Supplied entries ▸

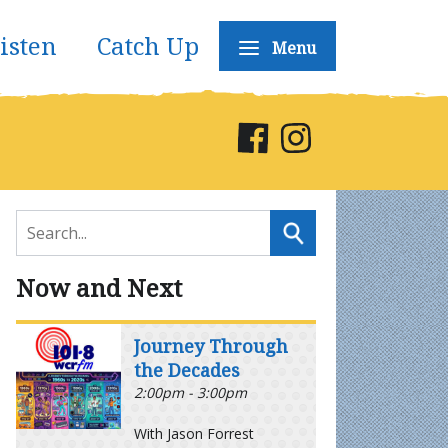
isten
Catch Up
Menu
Now and Next
Journey Through
the Decades
2:00pm - 3:00pm
With Jason Forrest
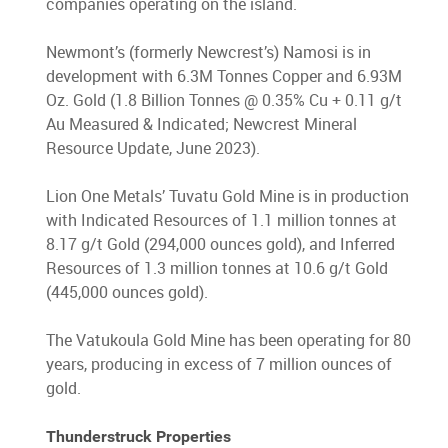
companies operating on the island.
Newmont’s (formerly Newcrest’s) Namosi is in
development with 6.3M Tonnes Copper and 6.93M
Oz. Gold (1.8 Billion Tonnes @ 0.35% Cu + 0.11 g/t
Au Measured & Indicated; Newcrest Mineral
Resource Update, June 2023).
Lion One Metals’ Tuvatu Gold Mine is in production
with Indicated Resources of 1.1 million tonnes at
8.17 g/t Gold (294,000 ounces gold), and Inferred
Resources of 1.3 million tonnes at 10.6 g/t Gold
(445,000 ounces gold).
The Vatukoula Gold Mine has been operating for 80
years, producing in excess of 7 million ounces of
gold.
Thunderstruck Properties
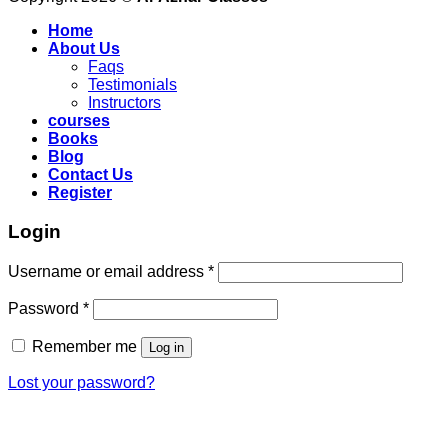
Home
About Us
Faqs
Testimonials
Instructors
courses
Books
Blog
Contact Us
Register
Login
Required
Username or email address
*
Required
Password
*
Remember me
Log in
Lost your password?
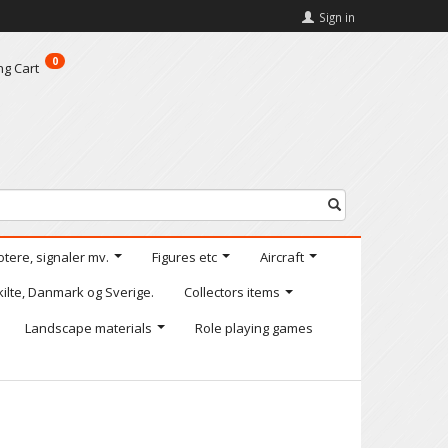
Sign in
0
ng Cart
otere, signaler mv.
Figures etc
Aircraft
kilte, Danmark og Sverige.
Collectors items
Landscape materials
Role playing games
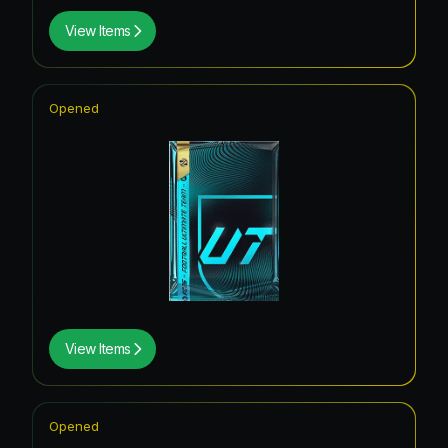
View Items
Opened
View Items
Opened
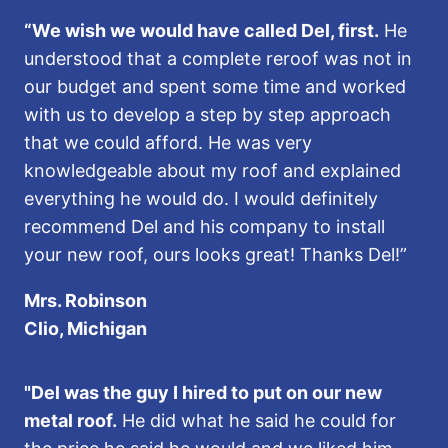
“We wish we would have called Del, first.
He
understood that a complete reroof was not in
our budget and spent some time and worked
with us to develop a step by step approach
that we could afford. He was very
knowledgeable about my roof and explained
everything he would do. I would definitely
recommend Del and his company to install
your new roof, ours looks great! Thanks Del!”
Mrs. Robinson
Clio, Michigan
"Del was the guy I hired to put on our new
metal roof.
He did what he said he could for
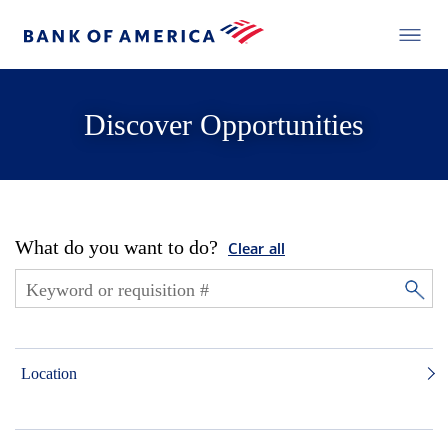
Discover Opportunities
What do you want to do?
Clear all
Location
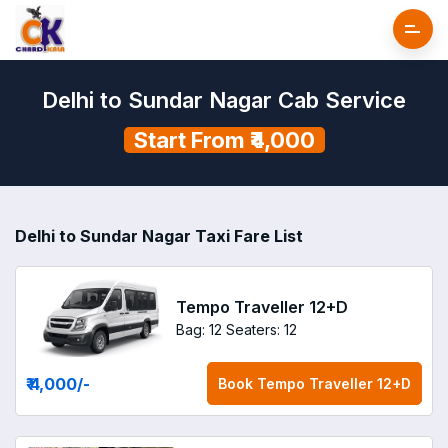
Delhi to Sundar Nagar Cab Service
Start From ₹4,000
Delhi to Sundar Nagar Taxi Fare List
Tempo Traveller 12+D
Bag: 12
Seaters: 12
₹ 4,000
/-
Book
Tempo Traveller 12+D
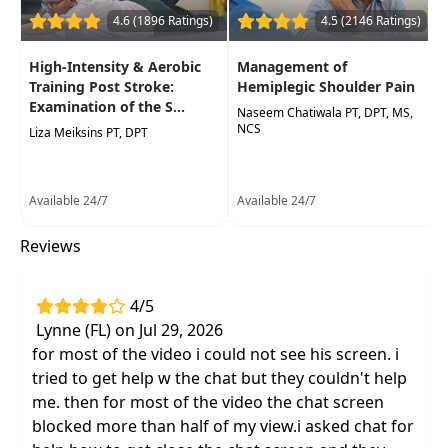
4.6 (1896 Ratings)
4.5 (2146 Ratings)
Latest evidence-based methods for
assessment and intervention
including the
High-Intensity & Aerobic
Management of
conditions common to this population:
Training Post Stroke:
Hemiplegic Shoulder Pain
hemispatial neglect and contraversive
Examination of the S...
Naseem Chatiwala PT, DPT, MS,
pushing
NCS
Liza Meiksins PT, DPT
Available 24/7
Available 24/7
Reviews
4/5
Lynne (FL) on Jul 29, 2026
for most of the video i could not see his screen. i
tried to get help w the chat but they couldn't help
me. then for most of the video the chat screen
blocked more than half of my view.i asked chat for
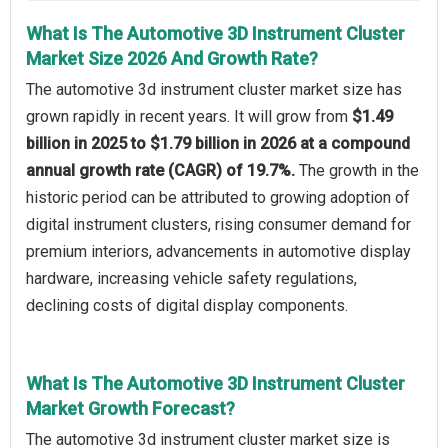
What Is The Automotive 3D Instrument Cluster
Market Size 2026 And Growth Rate?
The automotive 3d instrument cluster market size has
grown rapidly in recent years. It will grow from
$1.49
billion in 2025 to $1.79 billion in 2026 at a compound
annual growth rate (CAGR) of 19.7%.
The growth in the
historic period can be attributed to growing adoption of
digital instrument clusters, rising consumer demand for
premium interiors, advancements in automotive display
hardware, increasing vehicle safety regulations,
declining costs of digital display components.
What Is The Automotive 3D Instrument Cluster
Market Growth Forecast?
The automotive 3d instrument cluster market size is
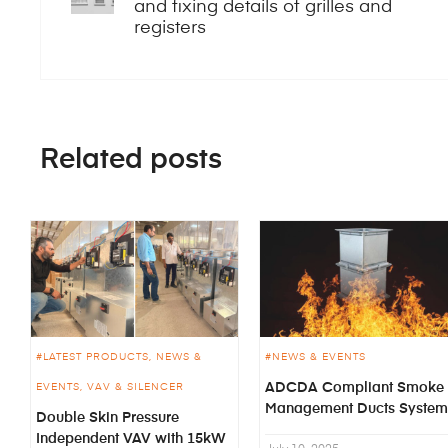
and fixing details of grilles and
registers
Related posts
LATEST PRODUCTS
NEWS &
NEWS & EVENTS
ADCDA Compliant Smoke
EVENTS
VAV & SILENCER
Management Ducts System
Double Skin Pressure
Independent VAV with 15kW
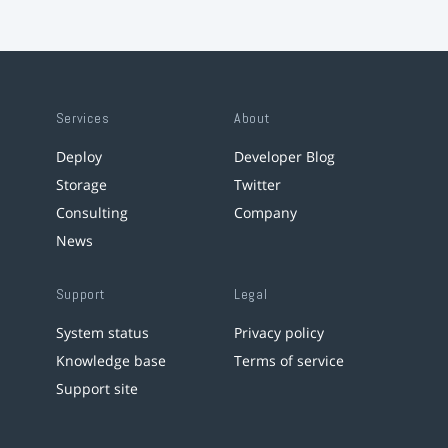
Services
About
Deploy
Developer Blog
Storage
Twitter
Consulting
Company
News
Support
Legal
System status
Privacy policy
Knowledge base
Terms of service
Support site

What is expected ▸ Please return every line from the material above where the string "operating" occurs.

Exercise solution ▸
companies operating on the island.
The Vatukoula Gold Mine has been operating for 80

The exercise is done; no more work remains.